To do.
Please retype every entry as written, and keep the pictures out.
Given entries START
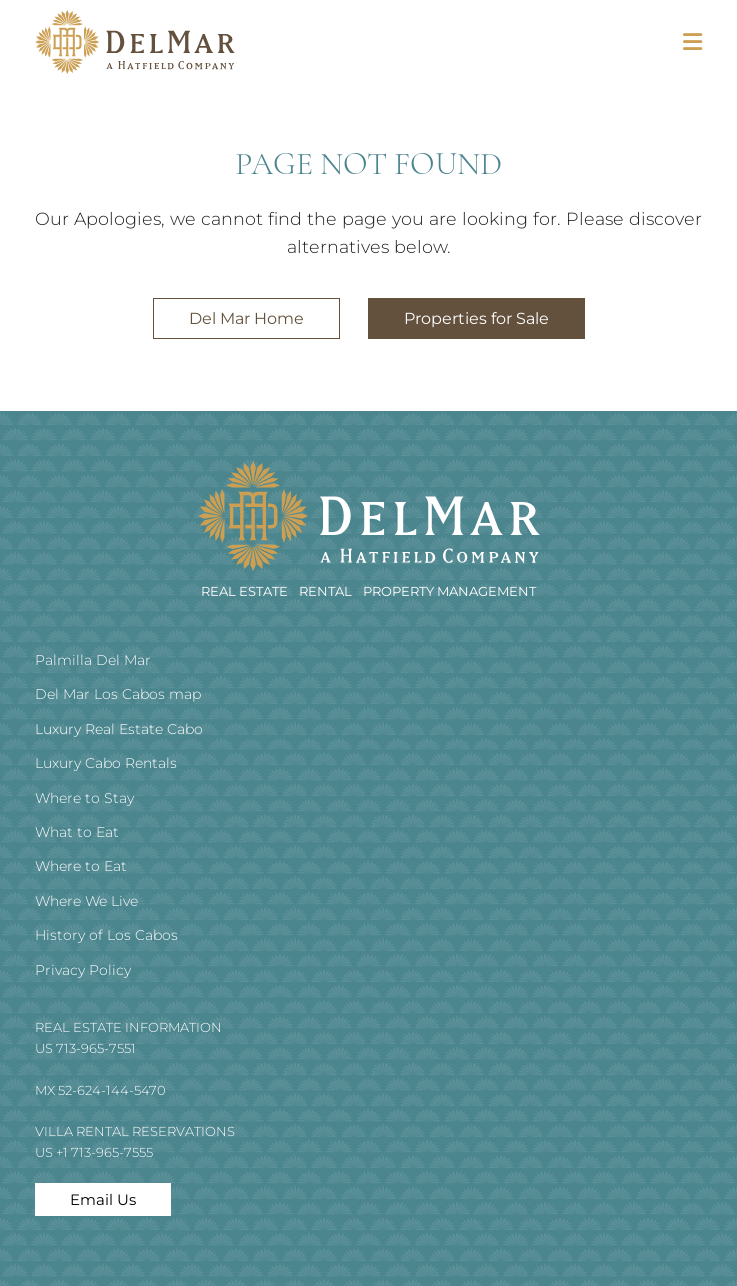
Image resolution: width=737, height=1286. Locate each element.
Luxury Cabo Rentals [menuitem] (106, 763)
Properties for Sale (476, 318)
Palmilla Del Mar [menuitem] (93, 660)
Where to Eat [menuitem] (81, 866)
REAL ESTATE (246, 591)
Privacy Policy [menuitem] (83, 970)
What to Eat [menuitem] (77, 832)
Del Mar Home (246, 318)
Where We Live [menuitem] (86, 901)
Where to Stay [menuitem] (84, 798)
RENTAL (327, 591)
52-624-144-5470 (112, 1090)
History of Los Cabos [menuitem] (106, 935)
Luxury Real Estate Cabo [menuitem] (119, 729)
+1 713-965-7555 (104, 1152)
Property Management (449, 591)
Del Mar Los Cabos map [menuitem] (118, 694)
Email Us (103, 1199)
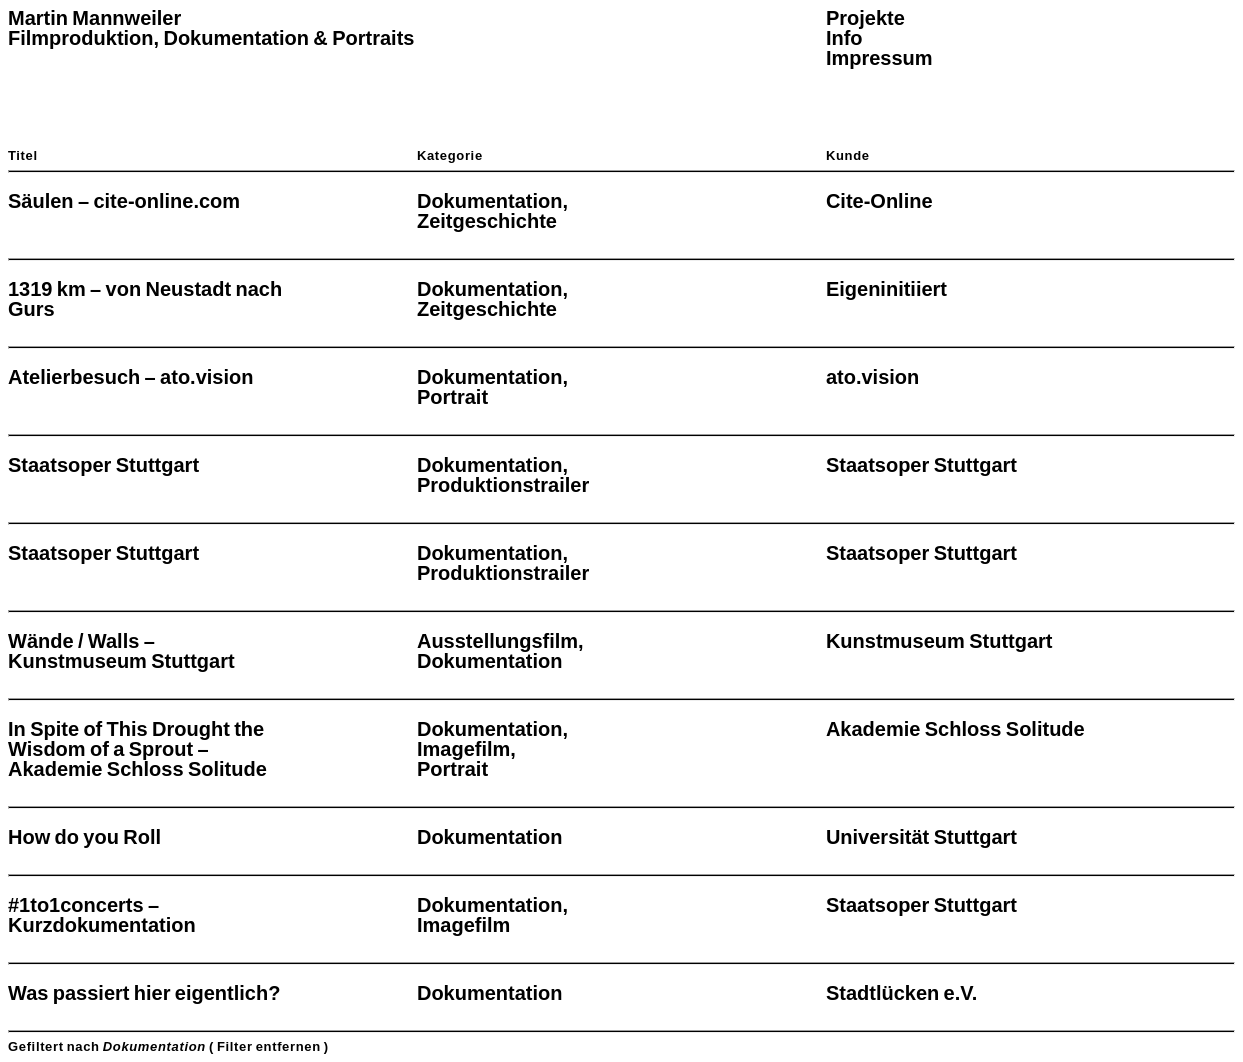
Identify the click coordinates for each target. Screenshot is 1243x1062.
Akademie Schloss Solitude (955, 729)
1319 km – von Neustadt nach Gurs (145, 299)
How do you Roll (84, 837)
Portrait (452, 397)
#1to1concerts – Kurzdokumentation (102, 915)
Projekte (865, 18)
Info (844, 38)
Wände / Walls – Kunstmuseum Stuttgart (121, 651)
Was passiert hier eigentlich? (144, 993)
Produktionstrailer (503, 485)
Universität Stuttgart (921, 837)
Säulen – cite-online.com (124, 201)
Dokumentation (490, 201)
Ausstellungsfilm (497, 641)
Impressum (879, 58)
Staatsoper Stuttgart (103, 465)
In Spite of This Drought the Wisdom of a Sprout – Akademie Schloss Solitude (137, 749)
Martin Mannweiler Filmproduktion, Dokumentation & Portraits (211, 28)
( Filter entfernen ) (269, 1046)
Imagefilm (463, 749)
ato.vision (872, 377)
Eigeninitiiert (886, 289)
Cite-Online (879, 201)
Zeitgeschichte (487, 221)
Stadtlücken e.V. (901, 993)
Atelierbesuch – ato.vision (130, 377)
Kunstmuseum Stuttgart (939, 641)
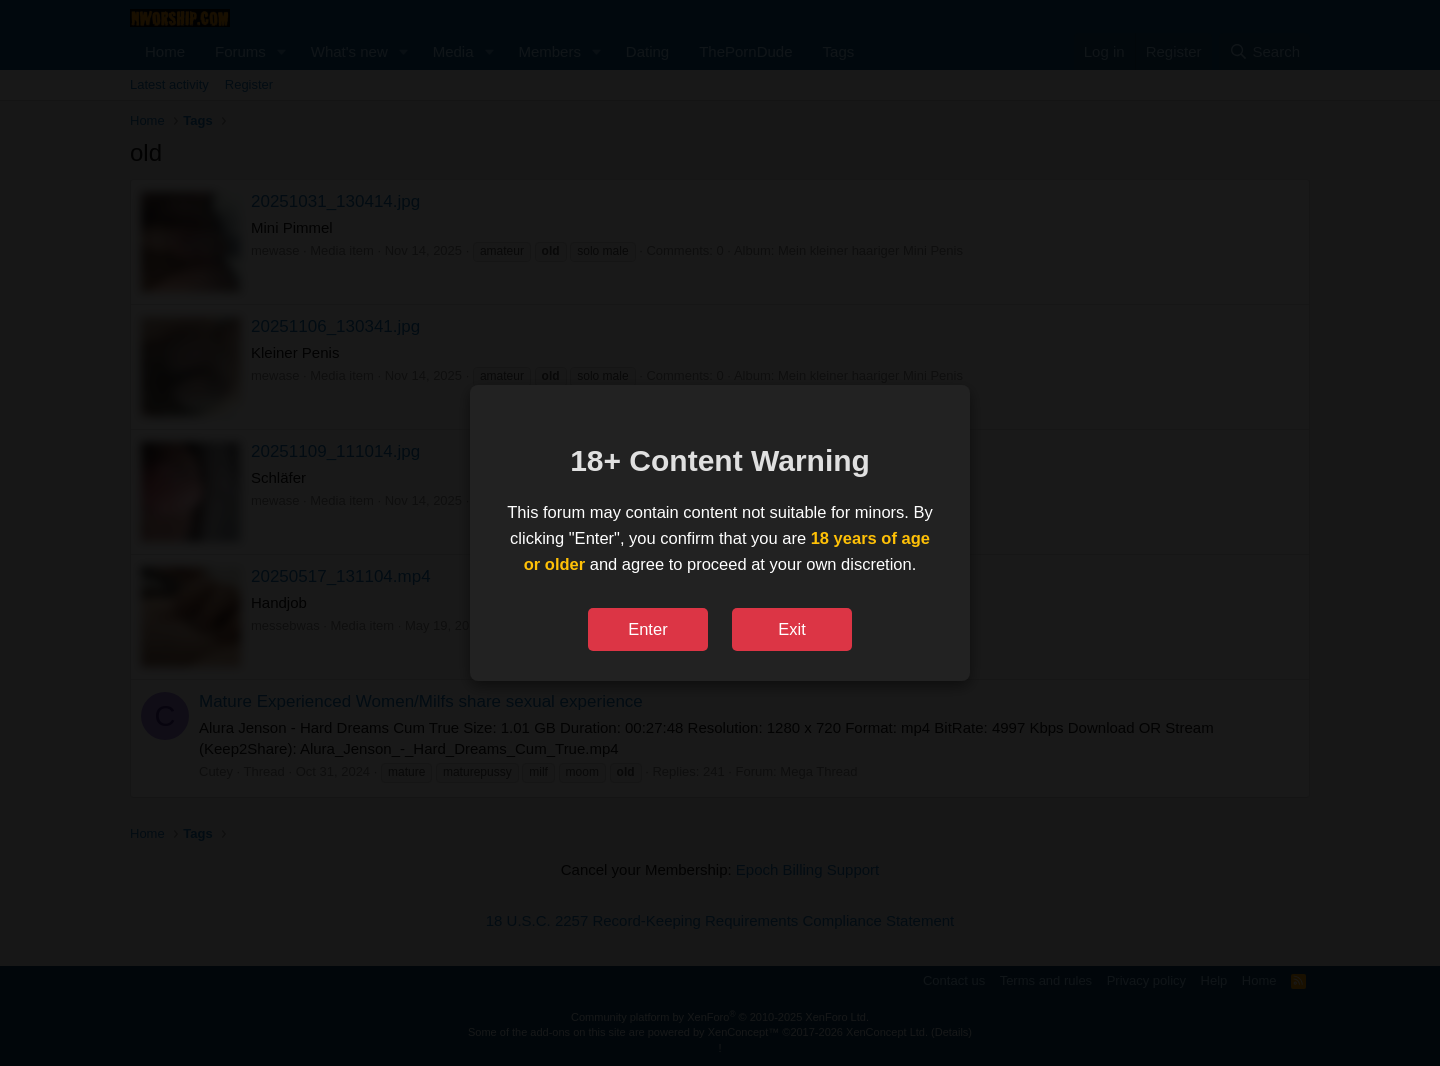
Given entries END
Solution.
Image resolution: width=737, height=1286. Locate each element.
Luxury Cabo Rentals [menuitem] (106, 763)
Properties for Sale (476, 318)
Palmilla Del Mar [menuitem] (93, 660)
Where to Eat [menuitem] (81, 866)
REAL ESTATE (246, 591)
Privacy Policy [menuitem] (83, 970)
What to Eat [menuitem] (77, 832)
Del Mar Home (246, 318)
Where We Live [menuitem] (86, 901)
Where to Stay [menuitem] (84, 798)
RENTAL (327, 591)
52-624-144-5470 (112, 1090)
History of Los Cabos [menuitem] (106, 935)
Luxury Real Estate Cabo [menuitem] (119, 729)
+1 713-965-7555 (104, 1152)
Property Management (449, 591)
Del Mar Los Cabos map [menuitem] (118, 694)
Email Us (103, 1199)
Identify the click coordinates for each target. Screenshot is 1243x1062.
Akademie Schloss Solitude (955, 729)
1319 km – von Neustadt nach Gurs (145, 299)
How do you Roll (84, 837)
Portrait (452, 397)
#1to1concerts – Kurzdokumentation (102, 915)
Projekte (865, 18)
Info (844, 38)
Wände / Walls – Kunstmuseum Stuttgart (121, 651)
Was passiert hier eigentlich? (144, 993)
Produktionstrailer (503, 485)
Universität Stuttgart (921, 837)
Säulen – cite-online.com (124, 201)
Dokumentation (490, 201)
Ausstellungsfilm (497, 641)
Impressum (879, 58)
Staatsoper Stuttgart (103, 465)
In Spite of This Drought the Wisdom of a Sprout – Akademie Schloss Solitude (137, 749)
Martin Mannweiler Filmproduktion, Dokumentation & Portraits (211, 28)
( Filter entfernen ) (269, 1046)
Imagefilm (463, 749)
ato.vision (872, 377)
Eigeninitiiert (886, 289)
Cite-Online (879, 201)
Zeitgeschichte (487, 221)
Stadtlücken e.V. (901, 993)
Atelierbesuch – ato.vision (130, 377)
Kunstmuseum Stuttgart (939, 641)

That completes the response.